According to Liu et al. [19] and Luo et al. [24], the convergence of the inexact Augmented Lagrange Multiplier (ALM) method with more than three sub-problems is still not easy to theoretically prove. As a result, the relative error of the term \(\parallel S-Z {{\parallel _{F}^{2}}}\) is computed to illustrate our method’s convergence behavior using Figs. 5 and 6. As expected, one may see from Fig. 6 that the difference between the clustering structure and the low-rank representation reduces by each iteration step before convergence because our method learns cleaner low-rank representation in successive iteration circles. Therefore, Fig. 5 shows that our method converges within ten iterations on all six benchmark datasets, which means it is very stable.

Fig. 5
figure 5

Visualization of the clustering performance of our method at different stages of iterations

Fig. 6
figure 6

Visualization of the convergence behavior of our coupled method (\(\parallel S-Z {{\parallel _{F}^{2}}}\)) at different stages of iterations

5 Conclusion

This paper proposed a novel method that guarantees better clustering performance through coupled low-rank representation. To achieve that, we considered the practical case where a given data may have arbitrarily distribution, in which two unrelated samples are likely to reconstruct themselves.

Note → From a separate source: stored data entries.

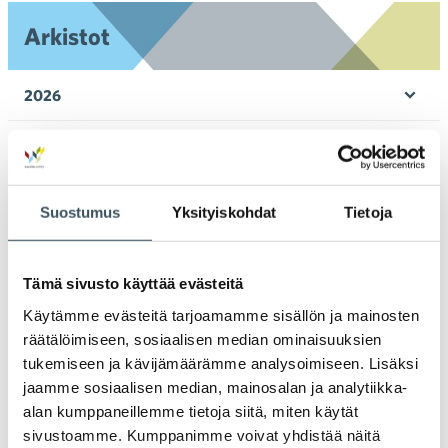
Arkistot
2026
Ava
valik
2025
Ava
valik
2024
Suostumus
Yksityiskohdat
Tietoja
Ava
valik
2023
Ava
Tämä sivusto käyttää evästeitä
valik
2022
Käytämme evästeitä tarjoamamme sisällön ja mainosten
Ava
valik
räätälöimiseen, sosiaalisen median ominaisuuksien
2021
tukemiseen ja kävijämäärämme analysoimiseen. Lisäksi
Ava
valik
jaamme sosiaalisen median, mainosalan ja analytiikka-
2020
alan kumppaneillemme tietoja siitä, miten käytät
Ava
sivustoamme. Kumppanimme voivat yhdistää näitä
valik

Therefore, we learned a manifold recovery structure to correct any incorrectness in the data’s low-rank representation. Then we obtained an ideal similarity matrix through this manifold structure differently from existing subspace clustering methods, which construct the similarity matrix by utilizing the low-dimensional representation acquired directly from original data. Furthermore, we ignored k-means spectral post-processing of the low-dimensional embedding matrix by imposing a rank constraint on the similarity matrix’s Laplacian matrix to obtain the clustering structure explicitly. Besides, we found that our proposed method can learn a more accurate clustering structure by incorporating the clustering structure into the low-rank representation. Comprehensive experiments on six benchmark datasets show that our method outperforms similar state-of-the-art methods in Accuracy, Normalized Mutual Information, F-score, Recall, Precision, and Adjusted Rand Index evaluation metrics. In future work, we will extend our proposed method to Multi-view learning.